United Kingdom of Great Britain and Northern Ireland
Practice Relating to Rule 91. Corporal Punishment
The UK Military Manual (1958) prohibits measures against protected persons which will cause physical suffering and states: “This prohibition applies … to corporal punishments.”
The manual further states: “Corporal punishments … are forbidden.”
The manual states that, in occupied territories, the prohibition of measures of such character as to cause the physical suffering or extermination of protected persons in the hands of the occupant “applies … to corporal punishment”.
The manual recalls that “corporal punishment is excluded” with regard to the punishment of war criminals.
The UK LOAC Pamphlet (1981) forbids corporal punishment.
The UK LOAC Manual (2004) states: “Corporal punishment and cruelty in any form are prohibited.”

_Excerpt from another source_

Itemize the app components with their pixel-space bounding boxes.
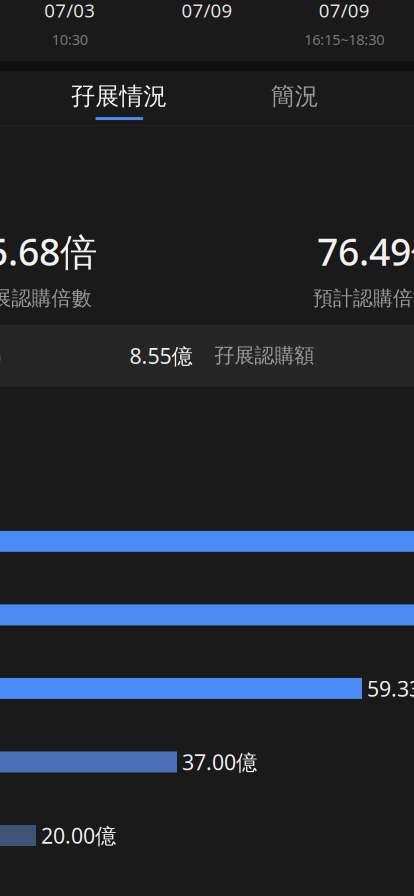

With regard to internal armed conflicts in which the 1977 Additional Protocol II is applicable, the manual provides:
The following acts against protected persons “are and shall remain prohibited at any time and in any place whatsoever”. These are:
a. … any form of corporal punishment.
In 2010, in its closing submissions to the public inquiry into the circumstances surrounding the death of Baha Mousa and the treatment of those detained with him by UK armed forces in Iraq in 2003, the UK Ministry of Defence stated:
12. The treaties setting out rules of IHL are supplemented by rules of customary international law (CIL), i.e. rules which are recognized as binding by States, even though they do not appear in treaty texts. ... [I]n relation to the rules described below the Government accepts that they reflect CIL. It is suggested that the rules which are of most relevance to this inquiry are:
…
12.10. … Corporal punishment is prohibited.
12.11. Accordingly, even had the imposition of the stress positions to which the detainees were subjected been legal (which it was not) then punishing them with violence for failing to maintain them was contrary to IHL.